Circuit Breaker
A regulatory mechanism that temporarily halts trading when prices decline too rapidly, giving markets and participants time to stabilize before trading resumes.
Circuit breakers are automatic trading halts triggered by rapid, large-scale price declines in individual securities or market-wide indices. They were introduced after the 1987 market crash as a mechanism to slow panic selling, allow participants time to assess conditions, and prevent cascading automated sell orders from amplifying a correction into a collapse.
Market-Wide Circuit Breakers (S&P 500)
The SEC's current market-wide circuit breakers trigger at three thresholds based on the S&P 500 decline from the prior day's close: Level 1 (7% decline): 15-minute halt in all US equity trading. Level 2 (13% decline): Another 15-minute halt. Level 3 (20% decline): Trading halted for the remainder of the trading day. These halts apply to all US equity markets simultaneously and do not apply in the last 30 minutes of trading for Level 1 and Level 2 thresholds.
Individual Stock Circuit Breakers (LULD)
The Limit Up-Limit Down (LULD) mechanism prevents individual stocks from moving more than a specified percentage in a 5-minute window.

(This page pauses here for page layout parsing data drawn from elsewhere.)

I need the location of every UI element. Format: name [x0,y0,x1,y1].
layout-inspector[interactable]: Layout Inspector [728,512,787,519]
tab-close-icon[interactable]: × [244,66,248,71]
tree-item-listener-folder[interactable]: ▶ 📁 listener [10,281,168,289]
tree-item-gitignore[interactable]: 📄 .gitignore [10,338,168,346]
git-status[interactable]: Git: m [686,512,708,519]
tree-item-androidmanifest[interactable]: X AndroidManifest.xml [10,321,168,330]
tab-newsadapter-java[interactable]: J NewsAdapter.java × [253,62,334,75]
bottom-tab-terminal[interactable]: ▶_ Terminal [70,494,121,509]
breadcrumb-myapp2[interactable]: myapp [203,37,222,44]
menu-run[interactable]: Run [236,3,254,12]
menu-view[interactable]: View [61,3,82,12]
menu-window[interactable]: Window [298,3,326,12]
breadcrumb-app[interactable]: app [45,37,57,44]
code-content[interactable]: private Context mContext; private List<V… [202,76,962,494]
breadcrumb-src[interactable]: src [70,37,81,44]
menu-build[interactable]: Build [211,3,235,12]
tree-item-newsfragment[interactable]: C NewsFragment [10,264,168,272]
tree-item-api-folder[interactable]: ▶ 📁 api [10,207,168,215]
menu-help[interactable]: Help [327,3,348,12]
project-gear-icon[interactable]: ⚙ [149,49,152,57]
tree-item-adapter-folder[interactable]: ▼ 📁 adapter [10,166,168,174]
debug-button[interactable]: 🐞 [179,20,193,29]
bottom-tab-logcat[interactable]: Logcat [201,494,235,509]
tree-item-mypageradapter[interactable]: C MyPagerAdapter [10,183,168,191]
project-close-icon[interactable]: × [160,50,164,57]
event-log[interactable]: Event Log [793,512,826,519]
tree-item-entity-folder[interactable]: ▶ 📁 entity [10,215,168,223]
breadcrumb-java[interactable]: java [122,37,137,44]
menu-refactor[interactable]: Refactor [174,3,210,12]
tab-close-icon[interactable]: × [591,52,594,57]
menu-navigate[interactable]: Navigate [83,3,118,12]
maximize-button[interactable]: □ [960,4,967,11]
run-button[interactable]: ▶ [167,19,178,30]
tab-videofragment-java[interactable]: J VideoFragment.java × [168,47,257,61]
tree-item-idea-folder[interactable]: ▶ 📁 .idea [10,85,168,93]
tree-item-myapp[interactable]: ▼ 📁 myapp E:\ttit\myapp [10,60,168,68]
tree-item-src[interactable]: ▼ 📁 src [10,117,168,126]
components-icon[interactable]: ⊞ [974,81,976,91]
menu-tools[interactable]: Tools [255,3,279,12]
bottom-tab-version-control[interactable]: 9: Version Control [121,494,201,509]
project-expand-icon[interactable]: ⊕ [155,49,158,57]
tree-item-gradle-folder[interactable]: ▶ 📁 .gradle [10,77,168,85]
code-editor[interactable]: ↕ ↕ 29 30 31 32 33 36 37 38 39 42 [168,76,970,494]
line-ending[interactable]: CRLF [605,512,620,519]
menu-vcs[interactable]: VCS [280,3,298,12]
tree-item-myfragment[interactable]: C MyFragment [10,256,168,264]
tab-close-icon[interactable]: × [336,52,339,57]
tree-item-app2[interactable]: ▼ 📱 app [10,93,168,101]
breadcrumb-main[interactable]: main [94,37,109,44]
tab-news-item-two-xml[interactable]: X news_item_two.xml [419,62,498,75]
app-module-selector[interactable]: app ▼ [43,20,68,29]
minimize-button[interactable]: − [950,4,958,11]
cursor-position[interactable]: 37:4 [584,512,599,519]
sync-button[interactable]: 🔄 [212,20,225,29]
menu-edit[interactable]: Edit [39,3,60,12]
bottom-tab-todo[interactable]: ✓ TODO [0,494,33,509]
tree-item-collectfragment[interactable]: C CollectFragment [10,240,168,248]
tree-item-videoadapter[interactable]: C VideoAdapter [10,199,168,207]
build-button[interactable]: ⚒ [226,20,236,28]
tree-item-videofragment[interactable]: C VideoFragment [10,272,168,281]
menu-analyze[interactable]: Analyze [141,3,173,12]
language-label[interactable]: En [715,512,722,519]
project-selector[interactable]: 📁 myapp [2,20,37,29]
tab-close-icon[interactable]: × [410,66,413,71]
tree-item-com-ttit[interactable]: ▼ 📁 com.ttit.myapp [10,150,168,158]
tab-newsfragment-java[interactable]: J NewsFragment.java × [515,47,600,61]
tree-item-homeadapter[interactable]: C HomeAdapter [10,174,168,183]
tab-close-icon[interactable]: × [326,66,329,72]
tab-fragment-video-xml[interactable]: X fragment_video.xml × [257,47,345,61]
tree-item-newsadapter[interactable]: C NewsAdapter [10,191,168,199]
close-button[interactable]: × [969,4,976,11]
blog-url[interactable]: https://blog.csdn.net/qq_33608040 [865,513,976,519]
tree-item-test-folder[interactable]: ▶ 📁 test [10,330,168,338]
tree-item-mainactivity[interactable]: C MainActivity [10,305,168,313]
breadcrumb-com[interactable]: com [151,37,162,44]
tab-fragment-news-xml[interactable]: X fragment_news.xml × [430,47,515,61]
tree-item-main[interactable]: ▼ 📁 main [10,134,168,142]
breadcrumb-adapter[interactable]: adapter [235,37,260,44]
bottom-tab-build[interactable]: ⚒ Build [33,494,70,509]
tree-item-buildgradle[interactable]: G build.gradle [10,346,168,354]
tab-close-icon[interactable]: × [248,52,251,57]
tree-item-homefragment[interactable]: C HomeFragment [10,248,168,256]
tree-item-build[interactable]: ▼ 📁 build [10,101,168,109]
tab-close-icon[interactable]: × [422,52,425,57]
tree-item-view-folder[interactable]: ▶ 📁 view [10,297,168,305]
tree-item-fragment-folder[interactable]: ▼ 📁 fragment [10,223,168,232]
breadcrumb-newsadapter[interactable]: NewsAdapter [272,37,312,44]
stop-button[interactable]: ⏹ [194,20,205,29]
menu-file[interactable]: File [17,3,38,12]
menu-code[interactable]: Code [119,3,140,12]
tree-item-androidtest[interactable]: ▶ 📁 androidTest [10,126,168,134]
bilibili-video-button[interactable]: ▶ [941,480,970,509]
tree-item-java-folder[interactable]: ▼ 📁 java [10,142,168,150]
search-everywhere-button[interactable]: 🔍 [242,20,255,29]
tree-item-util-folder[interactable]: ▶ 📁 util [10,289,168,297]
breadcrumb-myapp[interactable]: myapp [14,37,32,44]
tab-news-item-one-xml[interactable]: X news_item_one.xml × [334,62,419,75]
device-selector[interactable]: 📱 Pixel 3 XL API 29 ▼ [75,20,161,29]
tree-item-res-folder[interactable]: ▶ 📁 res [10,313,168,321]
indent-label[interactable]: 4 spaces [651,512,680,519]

If a stock tries to trade outside its LULD band, trading pauses for 5 minutes to allow new bids and offers to establish. LULD bands are tighter for S&P 500 and Russell 1000 stocks (5% for $3+ stocks) and wider for smaller or more volatile securities.
Trading Around Circuit Breakers
Circuit breakers create specific risk for catalyst traders: a stock that gaps up dramatically on a positive catalyst can trigger an LULD halt on the upside, pausing trading at the moment you want to enter. Similarly, a market-wide Level 1 trigger can halt all trading regardless of the quality of your individual setup. Understanding these mechanisms helps in setting realistic expectations for execution during extreme volatility events.